Soprattutto quando sentiamo il peso delle responsabilità e la fatica di essere sempre all’altezza del dovere, dovremmo ricordare a noi stessi che, come Gesù, siamo figli e discepoli del Padre nostro. Questa postura spirituale e psicologica ci restituisce la gioia della scoperta che, al netto delle attese deluse, c’è sempre qualcosa di nuovo e di bello che ci viene donato. Ricordare che siamo discepoli a servizio di Dio e degli altri non ci riporta solamente nei nostri ranghi, e ci fa ritornare all’interno dei nostri confini, ma soprattutto ci fa fare un necessario battesimo d’umiltà.

L’umiltà caratterizza la relazione che il Figlio di Dio ha con il Padre, ma anche quella che instaura con noi, i suoi fratelli. Nell’uno e nell’altro caso egli si fa piccolo, cioè si svuota, fa spazio dentro di sé per accogliere l’altro.

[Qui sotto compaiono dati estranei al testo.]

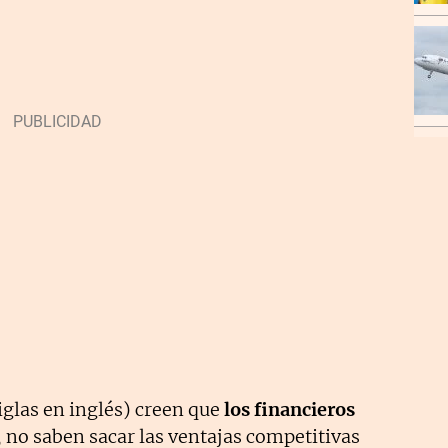
iglas en inglés) creen que
los financieros
, no saben sacar las ventajas competitivas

Nei confronti del Padre, accoglie il suo Spirito, che gli permette di avere nei nostri confronti compassione per poter prendere su di sé i nostri peccati.   

Gesù propone di prendere il suo giogo e imparare da Lui che è mite e umile di cuore. Il giogo, simbolo della relazione, può essere un legame che serra la gola e soffoca, se vissuto solamente come senso di dovere, oppure come esperienza edificante se il vincolo diventa occasione d’incontro, ascolto, accoglienza e condivisione. 

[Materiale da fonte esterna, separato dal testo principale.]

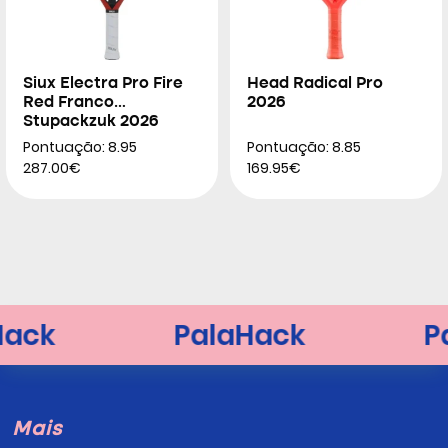
Siux Electra Pro Fire
Head Radical Pro
Red Franco
2026
Stupackzuk 2026
Pontuação: 8.95
Pontuação: 8.85
287.00€
169.95€
Mais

Questo tempo in cui tante voci, contrastanti tra loro, ci disorientano e ci fanno sentire come vasi di creta tra barili di ferro, viviamolo compiendo un pellegrinaggio del cuore verso Gesù. Lui ci aiuterà a verificare che la nostra relazione con Dio e con i fratelli non sia impostata sull’avere, sull’esigere, sulla rivendicazione, ma sulla fiducia, la disponibilità ad ascoltare e accogliere le ragioni degli altri per offrire le nostre in maniera rispettosa e convincente.

Auguro a tutti una serena giornata e vi benedico di cuore!